Aforementioned user activity logs would provide user logs and some of the system logs. Network data will have to be logged separately. If possible, software keystroke logging should also be enabled for maximum input.
Since the purpose of a honeypot is to lure the attackers away from actually valuable resources, Honeypot would have some data of false value, or resources with specs attractive enough for attackers to want to compromise the honeypot for botnets. However, since this opens the organization up to legislative liabilities, it’s wise to filter outgoing traffic. But a concern remains that this may make the attacker suspicious and render the machine unattractive to him.
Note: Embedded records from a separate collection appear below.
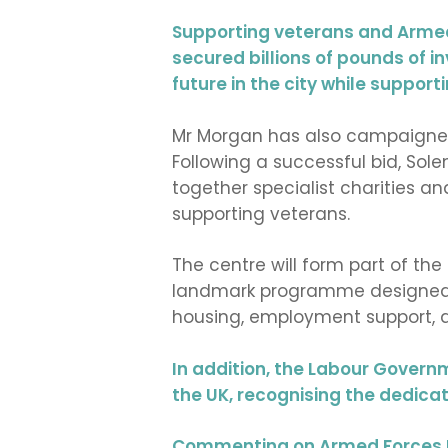
Supporting veterans and Armed 
secured billions of pounds of 
future in the city while suppor
Mr Morgan has also campaigned 
Following a successful bid, Sole
together specialist charities a
supporting veterans.
The centre will form part of th
landmark programme designed to
housing, employment support, a
In addition, the Labour Govern
the UK, recognising the dedicat
Commenting on Armed Forces D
For such a honeypot to be actually useful, the log integrity would have to be assured with a keyed hash or a checksum, as the attacker could rewrite the logs with false entries and respective hashes. The attacker could simply wipe/destroy the logs as well. Therefore, all logs should be delivered to a dedicated syslog server running syslogd. This server should be configured to only accept log files at the given ports with no outgoing traffic, to preserve integrity and to prevent it from being compromised. The syslog server should look inconspicuous in the network even though it has most ports disabled. It should be expected that honeypot would be use to attack the internal network and therefore all communicating servers should be secured appropriately.
Another aspect is that, it would be best to tunnel such log delivery through alternative methods (ICMP tunnels, encrypted UDP) as to not tip off the attacker. A tunneling method which looks malicious would be the most tactful since it could convince an attacker that system is already compromised and draw him in with “a false sense of security”.
In summary, while it is possible for aforementioned tools to server important roles in a honeypot, a practically usable honeypot would need to cover a few more aspects, least of which being the logging of network transmissions as they would be the most telling of the logs.